Phylogenetic inferences using combined datasets of both extant and extinct species have grown increasingly popular, in part thanks to the development of the fossilized birth–death (FBD) process. The FBD process provides a powerful model for the evolution of past and present lineages and can be used for both inference and simulation. Simulations in particular are very helpful for new users to gain better understanding of the model and its different components. In this work, we present FossilSimShiny, a visual application for simulating phylogenies, fossil samples, and fossil taxonomies under the FBD process. The app integrates a wide range of simulation models and presents the simulation results in clear, customizable figures. As a teaching tool, FossilSimShiny allows lecturers to create illustration plots and students to directly experiment with the model. For research applications, the app can help researchers save time and effort by testing and calibrating simulation setups before running them on a large scale.

Integrating information from the fossil record allows us to obtain accurate age estimates for important events in the evolutionary history of living species and to study the dynamics of speciation and extinction in more detail. The fossilized birth–death (FBD) process is a widely used model for the diversification of both extinct and extant species. Understanding the behavior of this model and the influence of its different parameters is thus very important for researchers interested in reconstructing the evolutionary history of species through time. Here, we present a web application built around the FBD process that allows users to simulate diversification and fossil sampling and visualize the results.
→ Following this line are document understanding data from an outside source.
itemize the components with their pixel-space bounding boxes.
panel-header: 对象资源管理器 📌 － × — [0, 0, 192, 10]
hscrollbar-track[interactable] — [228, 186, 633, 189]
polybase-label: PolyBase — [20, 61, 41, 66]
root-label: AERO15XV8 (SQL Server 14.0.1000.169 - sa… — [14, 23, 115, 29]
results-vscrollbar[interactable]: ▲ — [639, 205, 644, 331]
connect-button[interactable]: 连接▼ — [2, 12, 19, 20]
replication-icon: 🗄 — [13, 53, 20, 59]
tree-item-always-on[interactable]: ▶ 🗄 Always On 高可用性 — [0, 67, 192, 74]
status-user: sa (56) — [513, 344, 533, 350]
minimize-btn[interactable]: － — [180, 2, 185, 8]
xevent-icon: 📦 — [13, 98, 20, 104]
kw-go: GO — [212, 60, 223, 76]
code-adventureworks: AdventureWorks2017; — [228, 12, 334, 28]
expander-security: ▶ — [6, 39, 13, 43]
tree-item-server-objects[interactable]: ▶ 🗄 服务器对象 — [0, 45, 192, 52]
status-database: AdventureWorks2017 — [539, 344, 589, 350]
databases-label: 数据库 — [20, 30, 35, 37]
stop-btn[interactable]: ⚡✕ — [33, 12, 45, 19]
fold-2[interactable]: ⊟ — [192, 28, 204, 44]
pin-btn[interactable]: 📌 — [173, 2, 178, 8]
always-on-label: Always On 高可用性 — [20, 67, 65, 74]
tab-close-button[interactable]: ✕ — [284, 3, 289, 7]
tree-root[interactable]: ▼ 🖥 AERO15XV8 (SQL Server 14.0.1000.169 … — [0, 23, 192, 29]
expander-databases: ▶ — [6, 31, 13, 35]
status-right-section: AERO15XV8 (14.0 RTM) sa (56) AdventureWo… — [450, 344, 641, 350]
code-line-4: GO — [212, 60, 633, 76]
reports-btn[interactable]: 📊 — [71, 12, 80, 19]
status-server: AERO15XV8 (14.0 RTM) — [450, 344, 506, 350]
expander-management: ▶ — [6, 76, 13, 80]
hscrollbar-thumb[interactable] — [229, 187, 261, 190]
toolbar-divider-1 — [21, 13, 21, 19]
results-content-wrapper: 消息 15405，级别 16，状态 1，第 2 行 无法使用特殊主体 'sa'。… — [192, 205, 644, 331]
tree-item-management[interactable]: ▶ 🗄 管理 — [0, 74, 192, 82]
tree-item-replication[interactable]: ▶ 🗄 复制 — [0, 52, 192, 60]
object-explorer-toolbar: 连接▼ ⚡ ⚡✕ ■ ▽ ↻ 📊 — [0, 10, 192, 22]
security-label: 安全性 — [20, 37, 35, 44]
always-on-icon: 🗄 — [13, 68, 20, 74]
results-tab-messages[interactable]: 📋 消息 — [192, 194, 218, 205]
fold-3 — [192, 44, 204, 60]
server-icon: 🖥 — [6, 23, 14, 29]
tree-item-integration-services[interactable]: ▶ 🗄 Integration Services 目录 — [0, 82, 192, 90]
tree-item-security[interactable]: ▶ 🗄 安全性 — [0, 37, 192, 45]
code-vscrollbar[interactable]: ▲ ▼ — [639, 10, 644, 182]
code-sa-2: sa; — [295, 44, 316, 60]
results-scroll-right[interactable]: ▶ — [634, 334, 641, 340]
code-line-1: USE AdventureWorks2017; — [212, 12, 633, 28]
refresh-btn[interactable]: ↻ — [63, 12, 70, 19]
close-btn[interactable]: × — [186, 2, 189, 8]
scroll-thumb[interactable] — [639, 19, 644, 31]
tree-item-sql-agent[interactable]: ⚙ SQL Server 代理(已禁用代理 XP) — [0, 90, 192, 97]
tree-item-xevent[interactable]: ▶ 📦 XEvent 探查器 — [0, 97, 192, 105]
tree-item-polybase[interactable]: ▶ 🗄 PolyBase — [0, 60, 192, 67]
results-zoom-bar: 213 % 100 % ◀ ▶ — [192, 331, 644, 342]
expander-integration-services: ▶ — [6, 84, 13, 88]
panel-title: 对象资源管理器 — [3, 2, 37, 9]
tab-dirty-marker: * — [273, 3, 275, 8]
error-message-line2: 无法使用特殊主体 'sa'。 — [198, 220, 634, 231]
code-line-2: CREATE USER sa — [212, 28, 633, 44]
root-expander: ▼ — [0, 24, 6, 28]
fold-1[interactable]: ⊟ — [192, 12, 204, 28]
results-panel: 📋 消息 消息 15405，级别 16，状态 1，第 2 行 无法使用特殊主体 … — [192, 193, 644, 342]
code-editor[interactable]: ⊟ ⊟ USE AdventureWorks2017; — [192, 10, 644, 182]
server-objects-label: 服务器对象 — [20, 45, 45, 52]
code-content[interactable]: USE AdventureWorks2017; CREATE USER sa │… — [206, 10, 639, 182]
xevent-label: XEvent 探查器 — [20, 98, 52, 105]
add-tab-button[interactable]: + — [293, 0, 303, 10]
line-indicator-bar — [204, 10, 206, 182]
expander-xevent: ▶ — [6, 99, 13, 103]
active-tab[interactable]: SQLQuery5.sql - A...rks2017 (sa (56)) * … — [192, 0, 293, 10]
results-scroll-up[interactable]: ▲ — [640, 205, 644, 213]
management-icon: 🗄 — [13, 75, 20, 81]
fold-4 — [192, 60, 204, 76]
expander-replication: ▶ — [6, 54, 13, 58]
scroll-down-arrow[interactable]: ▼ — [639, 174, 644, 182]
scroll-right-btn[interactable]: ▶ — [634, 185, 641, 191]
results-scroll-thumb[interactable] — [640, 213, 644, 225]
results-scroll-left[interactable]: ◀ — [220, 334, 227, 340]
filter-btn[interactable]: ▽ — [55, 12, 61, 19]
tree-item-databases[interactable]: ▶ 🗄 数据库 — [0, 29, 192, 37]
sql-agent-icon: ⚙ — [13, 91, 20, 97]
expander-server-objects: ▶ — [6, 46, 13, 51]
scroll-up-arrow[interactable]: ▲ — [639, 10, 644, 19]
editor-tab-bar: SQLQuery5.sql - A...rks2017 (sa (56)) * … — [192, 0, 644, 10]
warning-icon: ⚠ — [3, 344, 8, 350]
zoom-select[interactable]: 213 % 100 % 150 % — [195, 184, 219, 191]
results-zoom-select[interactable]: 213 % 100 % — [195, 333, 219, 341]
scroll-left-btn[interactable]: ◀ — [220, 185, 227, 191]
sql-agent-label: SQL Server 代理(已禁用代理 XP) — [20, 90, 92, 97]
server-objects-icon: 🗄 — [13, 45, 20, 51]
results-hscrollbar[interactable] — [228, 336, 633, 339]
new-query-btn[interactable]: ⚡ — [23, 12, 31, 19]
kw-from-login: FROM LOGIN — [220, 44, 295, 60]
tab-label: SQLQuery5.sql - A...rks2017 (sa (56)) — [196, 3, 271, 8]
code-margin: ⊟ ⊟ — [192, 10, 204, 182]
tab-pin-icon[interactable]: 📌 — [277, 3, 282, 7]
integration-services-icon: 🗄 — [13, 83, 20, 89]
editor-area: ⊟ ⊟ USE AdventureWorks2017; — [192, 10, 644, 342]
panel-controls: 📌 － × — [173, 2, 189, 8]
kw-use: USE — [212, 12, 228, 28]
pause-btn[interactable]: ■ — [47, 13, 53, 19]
The app can be used as a demonstration and teaching tool, allowing users to experiment with the different components of the model and observe their effect on the results of the simulation. It also helps researchers in designing simulation studies and testing their simulation choices.

Phylogenetic trees allow us to represent the evolutionary relationships between organisms and species and to obtain information about the underlying diversification processes. Molecular sequences are commonly used to estimate phylogenies; however, these sequences are generally only available for extant species. To obtain information about past dynamics and to better estimate the divergence times, it is necessary to use temporal information, often provided by the fossil record. One model developed for this purpose if the fossilized birth–death (FBD) process, which integrates both fossil and extant specimens into a combined phylogeny. This model provides a statistically coherent tree prior for Bayesian phylogenetic inference (Stadler 2010; Heath et al. 2014) and has been widely used in empirical studies to obtain complete representations of the evolutionary process through time (e.g., Thomas et al. 2020; Pohle et al. 2022). The model has since been extended in different ways to allow for variation rates through time and across taxa (Gavryushkina et al. 2014; Kühnert et al. 2016). As a birth–death model, the FBD process can also be used as a forward simulation model, for instance, in the R package FossilSim (Barido-Sottani et al. 2019b). This package can generate complete or reconstructed phylogenies under the FBD process and integrates different models for representing variations in the fossil sampling process. FossilSim can also simulate the taxonomy of fossil species, which describes how fossils are sorted in the record on the basis of morphology and is a crucial component of empirical datasets.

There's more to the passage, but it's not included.